Task directions: The lines from the start of the data up to and including the one with "রাজবাড়ীর গোয়ালন্দে পদ্মা" should be returned exactly, and nothing else.

Available data:
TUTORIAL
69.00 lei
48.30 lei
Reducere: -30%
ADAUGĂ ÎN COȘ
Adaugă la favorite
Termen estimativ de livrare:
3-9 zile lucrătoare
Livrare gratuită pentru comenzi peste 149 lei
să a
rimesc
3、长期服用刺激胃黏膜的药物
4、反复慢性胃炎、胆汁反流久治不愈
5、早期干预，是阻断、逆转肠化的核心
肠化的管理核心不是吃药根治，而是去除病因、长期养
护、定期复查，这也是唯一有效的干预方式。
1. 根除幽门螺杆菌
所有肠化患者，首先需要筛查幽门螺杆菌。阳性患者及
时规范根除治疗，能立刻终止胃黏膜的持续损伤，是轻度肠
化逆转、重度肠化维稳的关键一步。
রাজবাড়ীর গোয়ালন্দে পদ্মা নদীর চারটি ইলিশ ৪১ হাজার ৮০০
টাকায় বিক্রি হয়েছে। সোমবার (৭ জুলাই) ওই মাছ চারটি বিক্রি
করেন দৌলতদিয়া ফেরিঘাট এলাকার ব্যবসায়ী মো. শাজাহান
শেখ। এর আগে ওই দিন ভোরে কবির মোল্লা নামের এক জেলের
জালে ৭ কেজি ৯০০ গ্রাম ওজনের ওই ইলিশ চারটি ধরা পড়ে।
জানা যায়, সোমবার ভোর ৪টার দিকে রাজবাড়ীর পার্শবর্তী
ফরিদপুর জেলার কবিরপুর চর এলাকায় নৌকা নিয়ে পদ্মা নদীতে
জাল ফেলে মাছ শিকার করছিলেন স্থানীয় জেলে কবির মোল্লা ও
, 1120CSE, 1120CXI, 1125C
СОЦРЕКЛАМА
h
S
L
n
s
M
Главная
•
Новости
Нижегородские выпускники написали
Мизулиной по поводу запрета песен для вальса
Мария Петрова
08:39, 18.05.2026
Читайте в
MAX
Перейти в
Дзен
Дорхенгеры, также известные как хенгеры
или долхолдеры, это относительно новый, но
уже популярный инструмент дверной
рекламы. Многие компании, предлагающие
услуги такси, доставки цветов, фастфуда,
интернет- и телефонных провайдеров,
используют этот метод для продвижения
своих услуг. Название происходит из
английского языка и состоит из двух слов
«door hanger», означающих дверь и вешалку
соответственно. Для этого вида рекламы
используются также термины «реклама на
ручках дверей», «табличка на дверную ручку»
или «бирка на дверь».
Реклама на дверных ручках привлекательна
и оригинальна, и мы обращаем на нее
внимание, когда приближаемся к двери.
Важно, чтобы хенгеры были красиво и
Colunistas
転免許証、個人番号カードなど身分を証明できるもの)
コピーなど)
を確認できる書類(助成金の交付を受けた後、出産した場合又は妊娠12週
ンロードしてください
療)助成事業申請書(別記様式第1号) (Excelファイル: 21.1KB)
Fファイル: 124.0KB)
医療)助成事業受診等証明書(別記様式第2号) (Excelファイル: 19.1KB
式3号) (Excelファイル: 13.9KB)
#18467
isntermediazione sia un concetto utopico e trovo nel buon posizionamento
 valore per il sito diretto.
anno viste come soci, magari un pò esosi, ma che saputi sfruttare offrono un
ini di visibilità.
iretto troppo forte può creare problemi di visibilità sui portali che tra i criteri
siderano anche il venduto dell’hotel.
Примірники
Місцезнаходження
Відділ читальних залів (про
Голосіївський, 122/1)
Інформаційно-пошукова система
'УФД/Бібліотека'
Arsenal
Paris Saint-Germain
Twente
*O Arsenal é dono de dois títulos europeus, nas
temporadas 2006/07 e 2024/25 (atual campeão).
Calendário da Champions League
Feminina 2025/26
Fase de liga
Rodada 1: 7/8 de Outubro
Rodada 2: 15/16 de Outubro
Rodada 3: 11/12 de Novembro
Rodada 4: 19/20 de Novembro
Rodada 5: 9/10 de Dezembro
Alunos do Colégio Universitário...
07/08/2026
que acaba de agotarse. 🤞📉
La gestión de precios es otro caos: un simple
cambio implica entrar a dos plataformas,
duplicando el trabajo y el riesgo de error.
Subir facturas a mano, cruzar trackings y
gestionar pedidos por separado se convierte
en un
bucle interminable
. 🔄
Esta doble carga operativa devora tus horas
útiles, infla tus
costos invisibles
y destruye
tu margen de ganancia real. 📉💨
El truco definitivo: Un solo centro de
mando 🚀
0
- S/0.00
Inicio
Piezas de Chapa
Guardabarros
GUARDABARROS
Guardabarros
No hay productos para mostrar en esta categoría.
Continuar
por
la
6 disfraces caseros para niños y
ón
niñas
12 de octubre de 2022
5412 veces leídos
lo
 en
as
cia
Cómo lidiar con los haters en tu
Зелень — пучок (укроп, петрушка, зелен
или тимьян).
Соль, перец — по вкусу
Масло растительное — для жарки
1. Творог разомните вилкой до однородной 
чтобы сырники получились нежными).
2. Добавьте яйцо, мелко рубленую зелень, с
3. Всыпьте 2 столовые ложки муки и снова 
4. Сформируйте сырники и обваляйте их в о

Exercise result:
TUTORIAL
69.00 lei
48.30 lei
Reducere: -30%
ADAUGĂ ÎN COȘ
Adaugă la favorite
Termen estimativ de livrare:
3-9 zile lucrătoare
Livrare gratuită pentru comenzi peste 149 lei
să a
rimesc
3、长期服用刺激胃黏膜的药物
4、反复慢性胃炎、胆汁反流久治不愈
5、早期干预，是阻断、逆转肠化的核心
肠化的管理核心不是吃药根治，而是去除病因、长期养
护、定期复查，这也是唯一有效的干预方式。
1. 根除幽门螺杆菌
所有肠化患者，首先需要筛查幽门螺杆菌。阳性患者及
时规范根除治疗，能立刻终止胃黏膜的持续损伤，是轻度肠
化逆转、重度肠化维稳的关键一步。
রাজবাড়ীর গোয়ালন্দে পদ্মা নদীর চারটি ইলিশ ৪১ হাজার ৮০০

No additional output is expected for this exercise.